* WORK REQUIRED *
Write the records below out again word for word, with the pictures removed.

* RECORDED INFORMATION *
──────
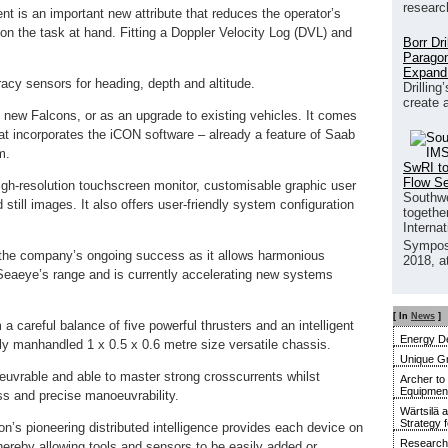
researc
nt is an important new attribute that reduces the operator’s
on the task at hand. Fitting a Doppler Velocity Log (DVL) and
Borr Dr
Paragon
Expand
racy sensors for heading, depth and altitude.
Drilling
create 
 new Falcons, or as an upgrade to existing vehicles. It comes
at incorporates the iCON software – already a feature of Saab
m.
SwRI to
Flow S
igh-resolution touchscreen monitor, customisable graphic user
Southwe
d still images. It also offers user-friendly system configuration
together
Interna
Sympos
o the company’s ongoing success as it allows harmonious
2018, a
Seaeye’s range and is currently accelerating new systems
[ In
News
]
 careful balance of five powerful thrusters and an intelligent
Energy De
ily manhandled 1 x 0.5 x 0.6 metre size versatile chassis.
Unique G
euvrable and able to master strong crosscurrents whilst
Archer to
Equipment 
ss and precise manoeuvrability.
Wärtsilä 
Strategy 
n’s pioneering distributed intelligence provides each device on
Research 
hereby allowing tools and sensors to be easily added or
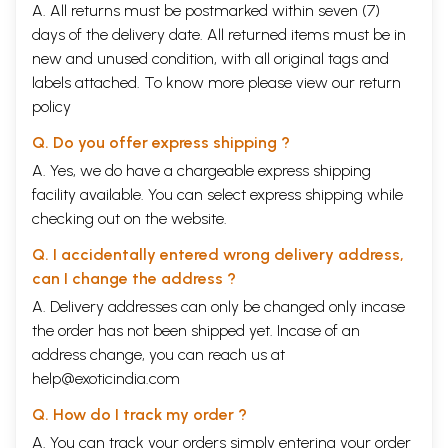
A. All returns must be postmarked within seven (7)
days of the delivery date. All returned items must be in
new and unused condition, with all original tags and
labels attached. To know more please view our
return
policy
Q. Do you offer express shipping ?
A. Yes, we do have a chargeable express shipping
facility available. You can select express shipping while
checking out on the website.
Q. I accidentally entered wrong delivery address,
can I change the address ?
A. Delivery addresses can only be changed only incase
the order has not been shipped yet. Incase of an
address change, you can reach us at
help@exoticindia.com
Q. How do I track my order ?
A. You can track your orders simply entering your order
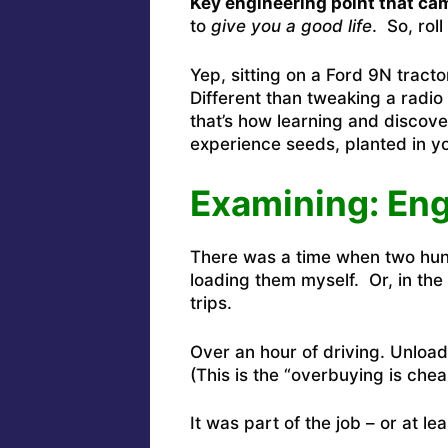
Key engineering point that cam
to
give you a good life
. So, rol
Yep, sitting on a Ford 9N tract
Different than tweaking a radio
that’s how learning and discover
experience seeds, planted in yo
Examining: En
There was a time when two hun
loading them myself. Or, in th
trips.
Over an hour of driving. Unload
(This is the “overbuying is che
It was part of the job – or at le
──────
* EXERCISE OUTPUT *
researc
nt is an important new attribute that reduces the operator’s
on the task at hand. Fitting a Doppler Velocity Log (DVL) and
Borr Dr
Paragon
Expand
racy sensors for heading, depth and altitude.
Drilling
create 
 new Falcons, or as an upgrade to existing vehicles. It comes
at incorporates the iCON software – already a feature of Saab
m.
SwRI to
Flow S
igh-resolution touchscreen monitor, customisable graphic user
Southwe
d still images. It also offers user-friendly system configuration
together
Interna
Sympos
o the company’s ongoing success as it allows harmonious
2018, a
Seaeye’s range and is currently accelerating new systems
[ In
News
]
 careful balance of five powerful thrusters and an intelligent
Energy De
ily manhandled 1 x 0.5 x 0.6 metre size versatile chassis.
Unique G
euvrable and able to master strong crosscurrents whilst
Archer to
Equipment 
ss and precise manoeuvrability.
Wärtsilä 
Strategy 
n’s pioneering distributed intelligence provides each device on
Research 
hereby allowing tools and sensors to be easily added or
A. All returns must be postmarked within seven (7)
days of the delivery date. All returned items must be in
new and unused condition, with all original tags and
labels attached. To know more please view our
return
policy
Q. Do you offer express shipping ?
A. Yes, we do have a chargeable express shipping
facility available. You can select express shipping while
checking out on the website.
Q. I accidentally entered wrong delivery address,
can I change the address ?
A. Delivery addresses can only be changed only incase
the order has not been shipped yet. Incase of an
address change, you can reach us at
help@exoticindia.com
Q. How do I track my order ?
A. You can track your orders simply entering your order
Key engineering point that cam
to
give you a good life
. So, rol
Yep, sitting on a Ford 9N tract
Different than tweaking a radio
that’s how learning and discover
experience seeds, planted in yo
Examining: En
There was a time when two hun
loading them myself. Or, in th
trips.
Over an hour of driving. Unload
(This is the “overbuying is che
It was part of the job – or at le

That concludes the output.